The problem this government and its tabloid supporters have with the BBC is not with its alleged liberal bias. It is with the corporation’s determined (if sometimes imperfect) pursuit of impartiality – a pursuit that impedes their best efforts to co-opt and politicise our national broadcaster and to bend it to their will.
That is where I really take issue with Lineker, because in his apparent quest for martyrdom he played into the hands of his employer’s enemies.
As one senior BBC insider told me over the weekend, the Lineker row was not just about the right of a famous sports presenter to express his political opinions. “It’s also about something else – how the BBC retains the trust of people of conflicting views in a time of deep political divisions deliberately fuelled by opportunists and populists,” he said. “My worry is that Gary has dragged us into a political and culture war designed to pit those who claim to be on the side of ordinary working people against a ‘blob’ of ‘leftie lawyers’, activists, civil servants and, now, the BBC.”
[See also: Tim Davie and Richard Sharp have lost the BBC dressing room]
He’s right. The Lineker saga has been a disaster for the BBC. It has handed potent ammunition to Tory politicians, and to the Telegraph, Mail, Sun and Express, in their relentless drive to portray the “Brexit Bashing Corporation” as a creature of the liberal metropolitan elite that is hopelessly out of touch with the mass of ordinary people who pay its £159 licence fee.
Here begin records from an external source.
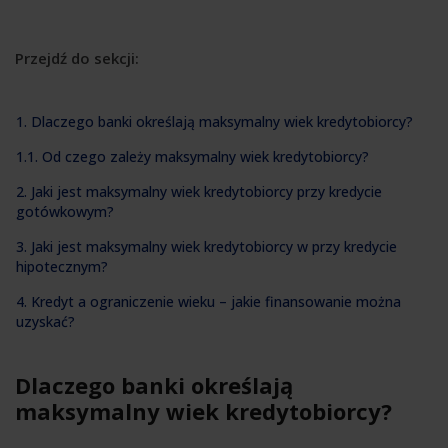
Przejdź do sekcji:
1. Dlaczego banki określają maksymalny wiek kredytobiorcy?
1.1. Od czego zależy maksymalny wiek kredytobiorcy?
2. Jaki jest maksymalny wiek kredytobiorcy przy kredycie
gotówkowym?
3. Jaki jest maksymalny wiek kredytobiorcy w przy kredycie
hipotecznym?
4. Kredyt a ograniczenie wieku – jakie finansowanie można
uzyskać?
Dlaczego banki określają
maksymalny wiek kredytobiorcy?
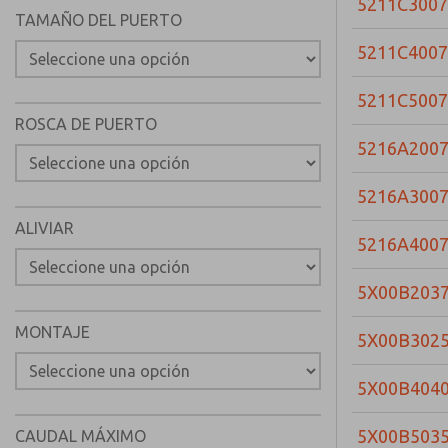
5211C3007
TAMAÑO DEL PUERTO
5211C4007
5211C5007
ROSCA DE PUERTO
5216A200
5216A300
ALIVIAR
5216A400
5X00B203
MONTAJE
5X00B302
5X00B404
5X00B503
CAUDAL MÁXIMO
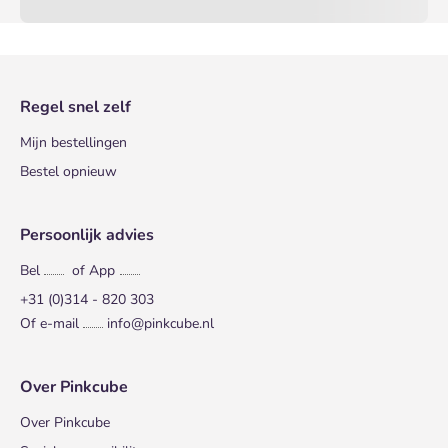
Regel snel zelf
Mijn bestellingen
Bestel opnieuw
Persoonlijk advies
Bel
of App
+31 (0)314 - 820 303
Of e-mail
info@pinkcube.nl
Over Pinkcube
Over Pinkcube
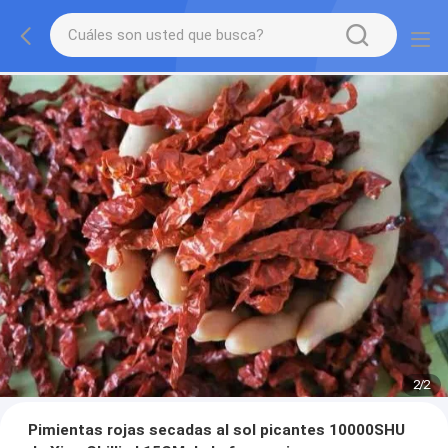
2
/
2
Pimientas rojas secadas al sol picantes 10000SHU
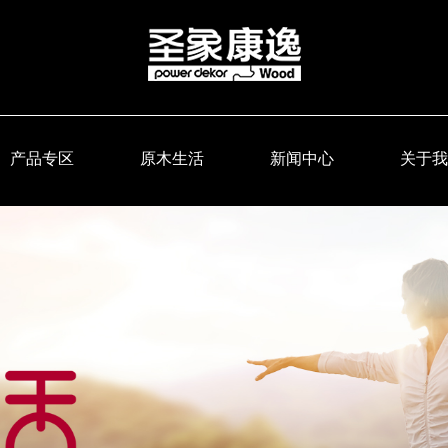
产品专区
原木生活
新闻中心
关于我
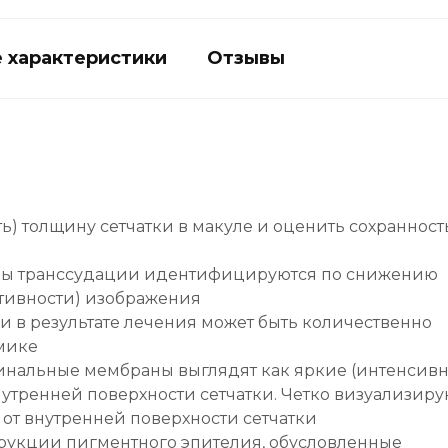
 характеристики
Отзывы
ть) толщину сетчатки в макуле и оценить сохранност
оны транссудации идентифицируются по снижению
тивности) изображения
и в результате лечения может быть количественно
мике
инальные мембраны выглядят как яркие (интенсив
тренней поверхности сетчатки. Четко визуализиру
от внутренней поверхности сетчатки
рукции пигментного эпителия, обусловленные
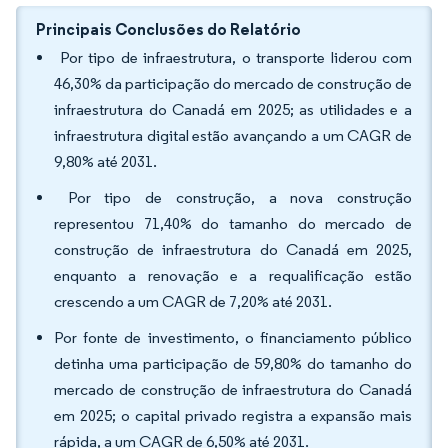
Principais Conclusões do Relatório
Por tipo de infraestrutura, o transporte liderou com
46,30% da participação do mercado de construção de
infraestrutura do Canadá em 2025; as utilidades e a
infraestrutura digital estão avançando a um CAGR de
9,80% até 2031.
Por tipo de construção, a nova construção
representou 71,40% do tamanho do mercado de
construção de infraestrutura do Canadá em 2025,
enquanto a renovação e a requalificação estão
crescendo a um CAGR de 7,20% até 2031.
Por fonte de investimento, o financiamento público
detinha uma participação de 59,80% do tamanho do
mercado de construção de infraestrutura do Canadá
em 2025; o capital privado registra a expansão mais
rápida, a um CAGR de 6,50% até 2031.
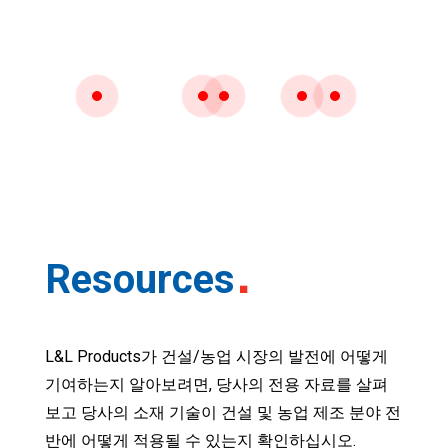
L&L 엘라스토머 접착제 및 실란트
세그먼트를 클릭하여 더 알아보세요.
Resources
L&L Products가 건설/농업 시장의 발전에 어떻게
기여하는지 알아보려면, 당사의 전용 자료를 살펴
보고 당사의 소재 기술이 건설 및 농업 제조 분야 전
반에 어떻게 적용될 수 있는지 확인하십시오.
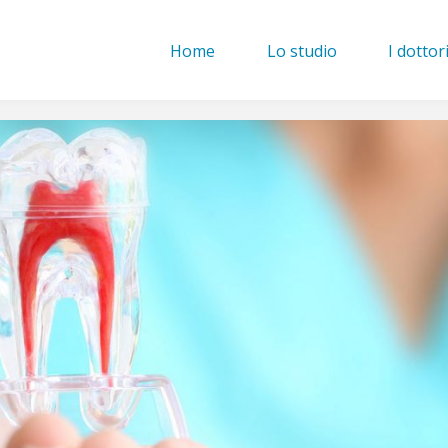
Home
Lo studio
I dottor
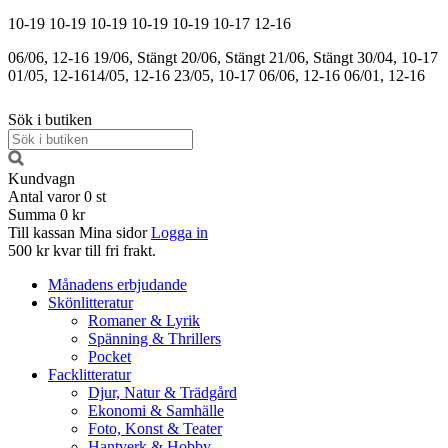
10-19
10-19
10-19
10-19
10-19
10-17
12-16
06/06, 12-16
19/06, Stängt
20/06, Stängt
21/06, Stängt
30/04, 10-17
01/05, 12-16
14/05, 12-16
23/05, 10-17
06/06, 12-16
06/01, 12-16
Sök i butiken
Kundvagn
Antal varor
0
st
Summa
0 kr
Till kassan
Mina sidor
Logga in
500 kr kvar till fri frakt.
Månadens erbjudande
Skönlitteratur
Romaner & Lyrik
Spänning & Thrillers
Pocket
Facklitteratur
Djur, Natur & Trädgård
Ekonomi & Samhälle
Foto, Konst & Teater
Hantverk & Hobby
In 2004 Dominic Cummings, later Boris Johnson’s chief strategist, wrote a blueprint for advancing a right-wing agenda for his think tank, the New Frontiers Foundation. He called the BBC a “mortal enemy”, a “determined propagandist” whose “very existence should be the subject of a very intense and well-funded campaign”. More specifically, he proposed “the undermining of the BBC’s credibility” and “the creation of a Fox News equivalent… to shift the centre of gravity”. The advent of GB News and Rupert Murdoch’s TalkTV has begun that process.
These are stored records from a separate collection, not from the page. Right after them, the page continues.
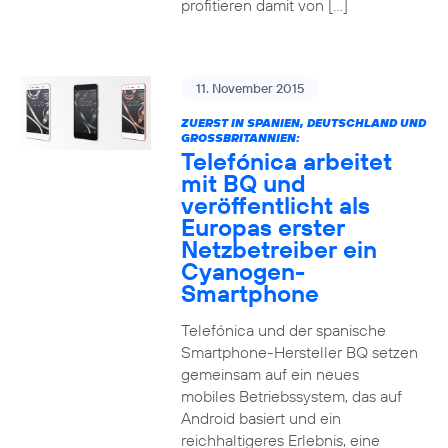
profitieren damit von […]
11. November 2015
ZUERST IN SPANIEN, DEUTSCHLAND UND
GROSSBRITANNIEN:
Telefónica arbeitet
mit BQ und
veröffentlicht als
Europas erster
Netzbetreiber ein
Cyanogen-
Smartphone
Telefónica und der spanische
Smartphone-Hersteller BQ setzen
gemeinsam auf ein neues
mobiles Betriebssystem, das auf
Android basiert und ein
reichhaltigeres Erlebnis, eine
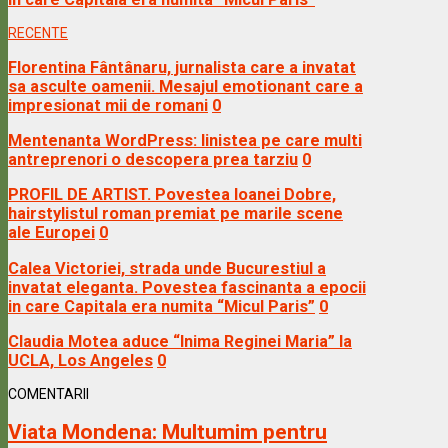
RECENTE
Florentina Fântânaru, jurnalista care a invatat
sa asculte oamenii. Mesajul emotionant care a
impresionat mii de romani
0
Mentenanta WordPress: linistea pe care multi
antreprenori o descopera prea tarziu
0
PROFIL DE ARTIST. Povestea Ioanei Dobre,
hairstylistul roman premiat pe marile scene
ale Europei
0
Calea Victoriei, strada unde Bucurestiul a
invatat eleganta. Povestea fascinanta a epocii
in care Capitala era numita “Micul Paris”
0
Claudia Motea aduce “Inima Reginei Maria” la
UCLA, Los Angeles
0
COMENTARII
Viata Mondena:
Multumim pentru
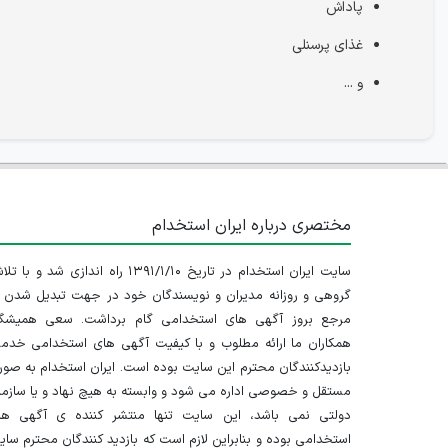
پاداش
غذای پرسنلی
و ...
مختصری درباره ایران استخدام
سایت ایران استخدام در تاریخ ۱۳۹۱/۱/۱۰ راه اندازی شد و با
گروهی و روزانه مدیران و نویسندگان خود در جهت تبدیل شدن ب
مرجع بروز آگهی های استخدامی گام برداشت. سعی همیشگ
همکاران ما ارائه مطلوب و با کیفیت آگهی های استخدامی خدم
بازدیدکنندگان محترم این سایت بوده است. ایران استخدام به صو
مستقل و خصوصی اداره می شود و وابسته به هیچ نهاد و یا سازم
دولتی نمی باشد، این سایت تنها منتشر کننده ی آگهی ها
استخدامی بوده و بنابراین لازم است که بازدید کنندگان محترم سا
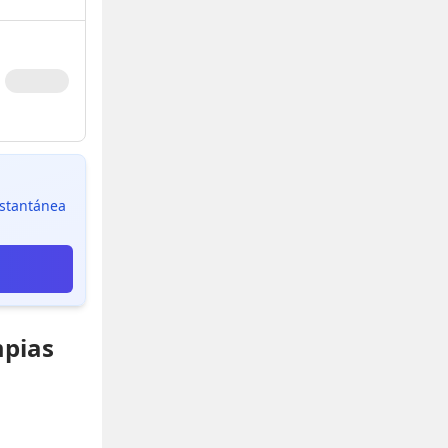
instantánea
mpias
Lineker’s suspension from his Match of the Day duties by Tim Davie, the director-general, has also fuelled the left’s suspicions that the BBC has once again bowed to political pressure from the Tory government – just as it believes the corporation has done in its Brexit coverage. As Keir Starmer observed, the BBC did not act impartially last week by “caving in” to “whingeing Tory MPs”.
The upshot of this sorry mess will be, alas, a further erosion of public support for what is, for all its faults, a genuinely “world-beating” institution. It will give a further boost to the Defund the BBC movement, and it will further enfeeble the broadcaster at a time when our fractured, polarised, ill-informed country desperately needs a trusted, independent source of news and analysis to counter the tsunami of lies and misinformation disseminated by those politicians and newspapers determined to destroy it.